PATTERN Cited by 1 source

Triangulate RSS growth from metrics¶

Problem¶

RSS is a per-process metric, not a per-query metric. When Postgres RSS climbs toward memory-pressure limits, the operator needs to know which queries are responsible — but EXPLAIN (ANALYZE, BUFFERS) in isolation shows only I/O and runtime, not process-memory footprint, and Query Insights does not expose per-query memory.

Simeon Griggs (PlanetScale, 2026-03-30) names the gap explicitly:

"Query Insights helps you investigate query performance through CPU time, I/O, and latency, but it does not show per-query memory. You may see OOM markers and slow-query signals, but not query-specific RSS usage. RSS is a per-process metric, not a per-query metric. That means you cannot read 'RSS per query' directly from EXPLAIN or Query Insights."

(Source: sources/2026-04-21-planetscale-high-memory-usage-in-postgres-is-good-actually.)

Pattern¶

Four-signal triangulation workflow:

1. Cluster Metrics
   → identify the time window when RSS rose
        ↓
2. Query Insights (same window)
   → find expensive query patterns (high runtime / CPU / I/O / rows-read)
   → find OOM-adjacent activity (error markers, connection resets)
        ↓
3. EXPLAIN (ANALYZE, BUFFERS, MEMORY) on suspects
   → operator-level memory attribution at the plan-node level
        ↓
4. Connection count (same window)
   → rule out high-concurrency RSS contribution
     (many moderate-memory backends > few memory-hungry queries)

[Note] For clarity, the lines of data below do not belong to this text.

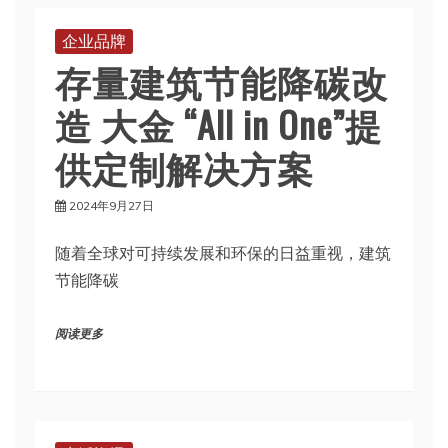
企业品牌
存量建筑节能降碳改
造 大金 “All in One”提
供定制解决方案
2024年9月27日
随着全球对可持续发展和环保的日益重视，建筑
节能降碳
阅读更多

The four signals constrain the suspect space from different angles:

Cluster Metrics gives the when.
Query Insights gives the what (candidate query set).
EXPLAIN options gives the per-node cost.
Connection count gives the concurrency multiplier.

None of them alone is sufficient; together they typically isolate the root cause.

Worked example¶

RSS rose from 4 GB to 18 GB over 10 minutes, and OOM kill events appeared at the peak.

Cluster Metrics: narrow to the 10-minute window.
Query Insights for that window: one analytics query pattern — SELECT ... ORDER BY date DESC, id DESC LIMIT N with a large N — appears with 50+ concurrent executions, each running for 30-60 seconds.
EXPLAIN (ANALYZE, BUFFERS, MEMORY): the query produces a large on-disk sort because the combined index order doesn't match the ORDER BY; the sort node has a 150 MB work-memory footprint.
Connection count: 50 concurrent backends × 150 MB sort = 7.5 GB of transient RSS just from this one query shape — consistent with the observed 14 GB RSS jump.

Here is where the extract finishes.